A few days after they had seen The Starlings, Semy tiptoed into the studio hoping to take her unawares. Resting from intense practice, she was covered with a sweet mist that atomized the air with her perfume. A glistening drop rolled from the inner corner of an outrageous eye coolly regarding him, meandered around the half-heart cheek, and dropped between her pointed breasts. Would it settle in her navel, or go on down? Jesus, she's filled out since she first came to the studio.

My goodness, he wants to touch me but if I keep on practicing he can't. Changements are good to keep hands off.
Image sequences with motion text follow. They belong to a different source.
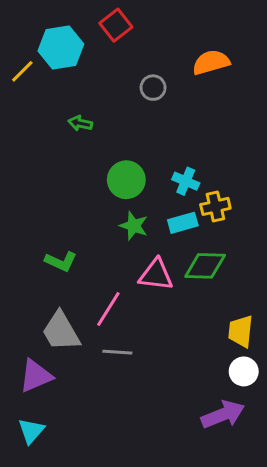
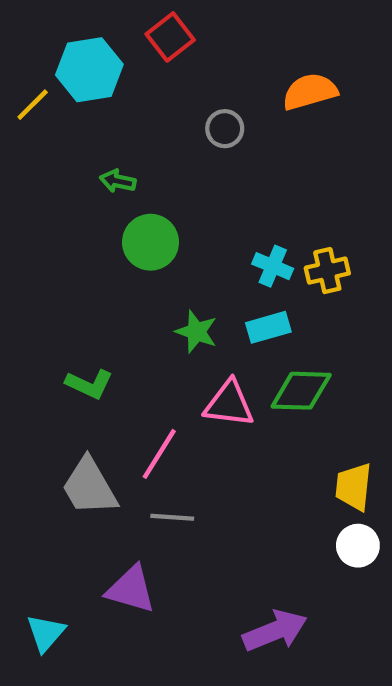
green circle: (126, 180) -> (150, 242), moved
yellow cross: (215, 206) -> (327, 271), moved
purple triangle: (36, 376) -> (131, 589), moved, turned 39
purple arrow: (223, 415) -> (275, 631), moved

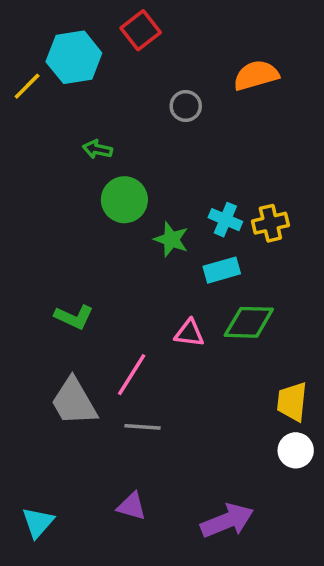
green star: (196, 332) -> (171, 239), moved
pink triangle: (229, 404) -> (189, 333), size x0.7
purple triangle: (131, 589) -> (132, 506), moved, size x0.7

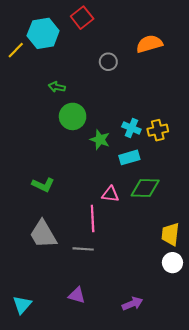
pink line: (132, 375) -> (93, 218), moved, turned -35
purple arrow: (227, 521) -> (133, 304), size x0.7

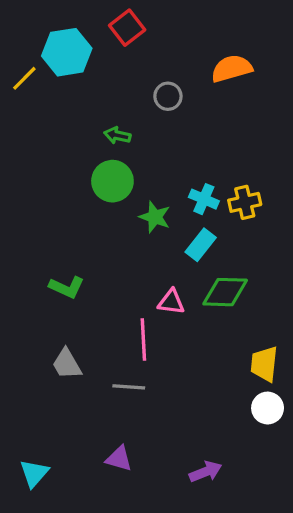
green arrow: (57, 87) -> (117, 135), moved
cyan rectangle: (129, 157) -> (201, 245), turned -36
gray trapezoid: (43, 234) -> (67, 364), size x0.7

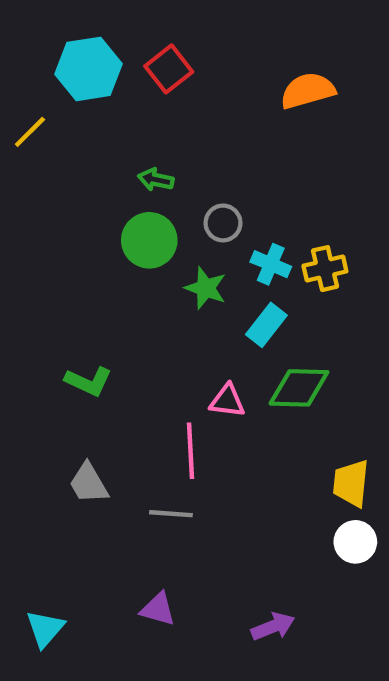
red square: (127, 28) -> (169, 69), moved
yellow line: (24, 78) -> (30, 132), moved
gray circle: (168, 96) -> (223, 223), moved

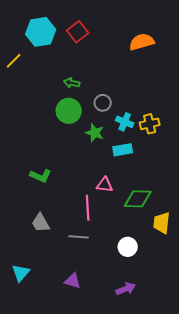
cyan rectangle: (266, 325) -> (123, 150), turned 42
green diamond: (299, 388) -> (138, 199), moved
white circle: (355, 542) -> (128, 247), moved
cyan triangle: (45, 629) -> (21, 273), moved

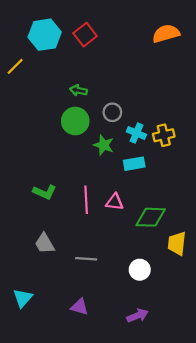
orange semicircle: (142, 42) -> (166, 34), moved
pink line: (88, 208) -> (86, 200), moved

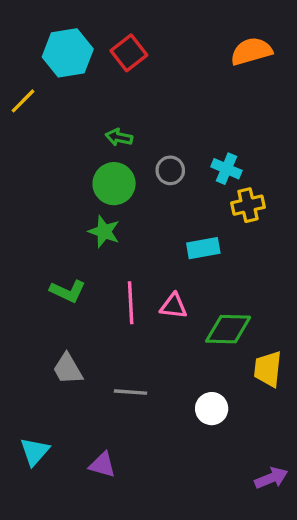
cyan cross: (136, 133) -> (226, 169), moved
green star: (104, 145) -> (104, 232), moved
purple triangle: (80, 307) -> (102, 465), moved
purple arrow: (138, 316) -> (271, 478), moved

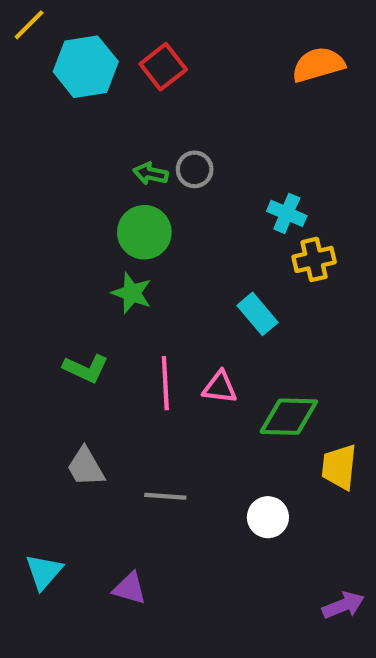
yellow line: (23, 101) -> (29, 25), moved
gray circle: (170, 170) -> (195, 169), moved
cyan rectangle: (203, 248) -> (257, 314), turned 60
She drew her legs into a protective single column, feet at right angles for base, and curved her arms downward making a finger basket for the bud at the juncture of her thighs. Not that this final subtlety had occurred to her. With a slight bend of the knees in preparation for propulsion, she shot straight upward changing right heel front, left heel front, back and forth. Her eyes glowed victoriously.

"Hello, Semy."

Indulgently he waited for her up-down to cease but their continuous course outran his patience.

"God dammit, you'll drop!"

She stopped and stared, pursing her soft pink lips primly. Why did men always swear? Boys too?

Taking the fresh white handkerchief from his pocket he wiped her forehead. A look in her eyes paralyzed his hand. He could go no farther.

Through the cambric she felt the smoothness of his pulpy fingertips, like a spoiling plum, and, sliding from him, ran upstairs. At the top she turned and saw him looking up. In case he came up after her, she called, "Clem'll be here in a minute."

He forced his voice to casualness. "I wouldn't want to keep you from old Clem."

"What do you mean, old Clem? I bet he isn't so much older than you."

"That's just an expression between men—like old boy."

"Clem isn't old—it's that old beard."

Semy felt better, delighted to discover a vulnerable word with which to burrow at Lucy's regard for Clem. Did high-lighted noses and cheekbones that shone in the sepia prints of Rembrandt paintings, dismissed in passing glances when first seen on classroom walls, the Beatrice profile, or the violent angles of which Clem spoke with such respect, have the importance of any well-turned phrase? The books on art insisted painting was more important than literature but, looking at the reproductions, he felt nothing. Naturally, one couldn't admit this.